By Julie Murphree, Arizona Farm Bureau: Results for the United States Department of Agriculture’s (USDA) 2012 Census of Agriculture isn’t out yet (they didn’t mail out forms until late December 2012 and in 2013 the agriculture statistics are gathered with reporting taking place in 2014), but my prediction will be that we’ll have an increase in women’s involvement in American agriculture. We certainly have valuable contributions from our Arizona agriculture women!

For a little background, the 2007 Census of Agriculture revealed that women had a growing presence in U.S. agriculture. The Census in 2007 tried to determine the percentage of women actually running the farm or ranch, operating more land or producing greater value of agricultural products than they’d done in the previous agriculture census that’s taken every five years.

Of the 3.3 million U.S. farm operators counted in the 2007 Census, 30.2% - more than 1 million - were women with an operational role in the farm or ranch. As a result, the total number of women operators increased 19% from 2002, significantly outpacing the 7% increase in the number of farmers overall.

The number of women who are principal operators of a farm or ranch increased by almost 30%, to 306,209. So based on these USDA numbers, women are now the principal operators of 14% of the nation’s 2.2 million farms.

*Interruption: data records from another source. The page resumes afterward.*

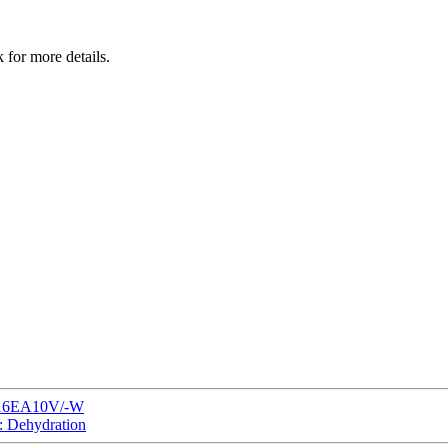
 for more details.
P116EA10V/-W
: Dehydration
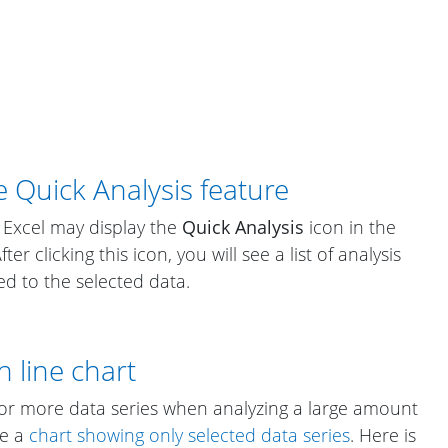
e Quick Analysis feature
 Excel may display the
Quick Analysis
icon in the
er clicking this icon, you will see a list of analysis
ed to the selected data.
n line chart
e or more data series when analyzing a large amount
te a
chart showing only selected data series
. Here is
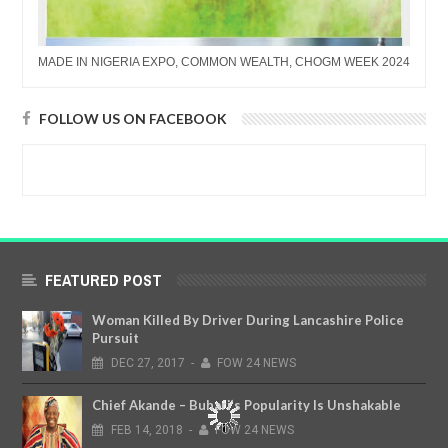
MADE IN NIGERIA EXPO, COMMON WEALTH, CHOGM WEEK 2024
FOLLOW US ON FACEBOOK
FEATURED POST
Woman Killed By Driver During Lancashire Police
Pursuit
DEC
27,
2017
-
FOW 24 NEWS
Chief Akande – Buhari’s Popularity Is Unshakable
FEB
14,
2018
-
FOW 24 NEWS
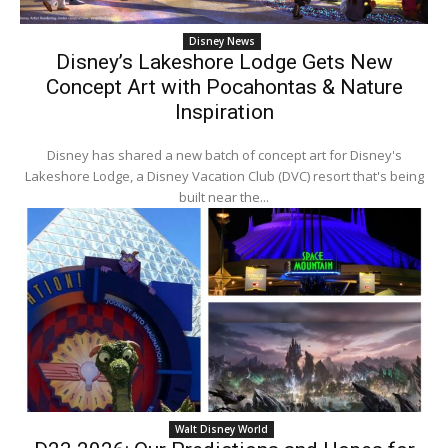
Disney News
Disney’s Lakeshore Lodge Gets New
Concept Art with Pocahontas & Nature
Inspiration
Disney has shared a new batch of concept art for Disney's
Lakeshore Lodge, a Disney Vacation Club (DVC) resort that's being
built near the...
Walt Disney World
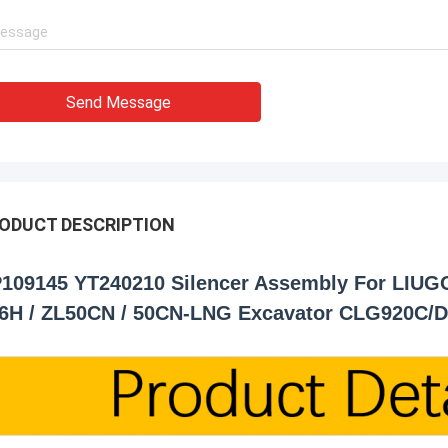
Send Message
ODUCT DESCRIPTION
109145 YT240210 Silencer Assembly For LIUG
6H / ZL50CN / 50CN-LNG Excavator CLG920C/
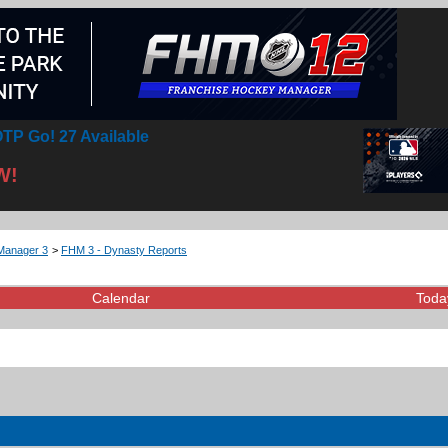
TP Go! 27 Available
W!
Manager 3
>
FHM 3 - Dynasty Reports
Calendar
Toda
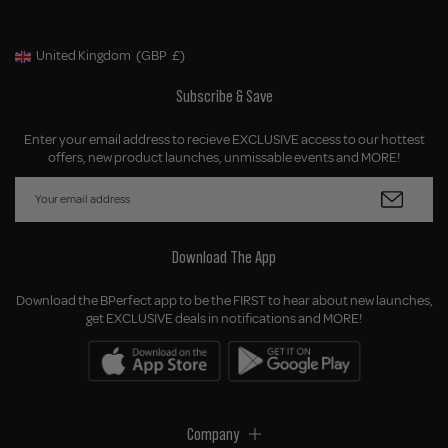
United Kingdom
(GBP
£)
Geolocation Button: United Kingdom, GBP, £
Subscribe & Save
Enter your email address to recieve EXCLUSIVE access to our hottest
offers, new product launches, unmissable events and MORE!
Download The App
Download the BPerfect app to be the FIRST to hear about new launches,
get EXCLUSIVE deals in notifications and MORE!
Company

Can’t wait for the newest numbers on this from the USDA’s 2012 Census of Agriculture.

The USDA census also found that when compared to all farms nationwide, those with female principal operators tend to be smaller both in terms of size and sales. Interestingly, women are more likely to own all the farmland that they operate.

Partnered but Working Off the Farm

Another interesting statistic about women in agriculture that’s not often discussed is the 80% of agriculture women who are partners in the farm or ranch but work off the farm.

One of Arizona agriculture’s shining examples is Sherry Saylor, a farmer from Buckeye with her husband Rick. Sherry and Rick own R&S Farms, a diversified row crop farming operation. They grow cotton, wheat, alfalfa and barley.

However, Sherry’s day-to-day job is currently the school guidance counselor at Buckeye Elementary School, where she has worked for 28 years and an endeavor she loves. A graduate from Westmont College with a BA in Sociology and Education, Sherry received her Master’s in Counseling in 1996.

But she loves farming too. She’d be the first to tell you how blessed she feels. In a recent video she describes feeling like “a rock star” because she gets to wake up every morning to the view of a cotton, wheat or alfalfa field out her window.

Sherry’s husband Rick is a 3rd-generation Arizona farmer and the one who inspired her devotion to everything agriculture. They met back east where he was teaching Sunday school to college and career-aged students on weekends while working for DuPont. Sherry was fresh out of college.

“On our first date before we even headed out Rick said, ‘Let’s pray,’” remembers Sherry. “At the time I thought wow this guy is really serious about his faith and what he believes. It told me he was a man of integrity. On the funny side, he was wearing a cowboy hat and boots; not a common sight back east.”

Originally from South Carolina, Sherry and Rick thought they’d settle there forever. But eight months after they married, Rick’s dad solicited them to come back to Arizona and farm.

“I had no clue what I was getting into,” says Sherry. “Jim Klinker and Bob Wilson invited me to a Young Farmer and Rancher’s meeting at Little America in Flagstaff. I’ve always felt like Farm Bureau saved my life on the agriculture advocacy side of things since the organization taught me so much. I knew nothing about agriculture other than I thought it would be an exciting adventure. When I came out, I was so embraced by the agriculture community I was hooked with wanting to promote agriculture. My passion became consumer education and I’ve been at it ever since.”

Indeed her list of volunteer involvement in agriculture is extensive. A member of the Arizona Farm Bureau with Rick since 1974, Sherry formerly held the position of Women’s Leadership Committee State Chair for the state Farm Bureau and was elected to the American Farm Bureau Women’s Leadership Committee in 1990. She is currently the Vice-Chair of the American Farm Bureau Women’s Leadership Committee.  Sherry is also Chair of the Arizona Farm Bureau AgPac Committee and former member of the Buckeye Union High School FFA Advisory Committee. She was recently appointed to American Farm Bureau’s Foundation for Ag.

Sherry represents an amazing group of women in agriculture. Reflecting on the small numbers of American women farmers and ranchers, she represents an uncommon group, but you’ll find a common conviction among these women: “Agriculture must remain a critical component of the American landscape."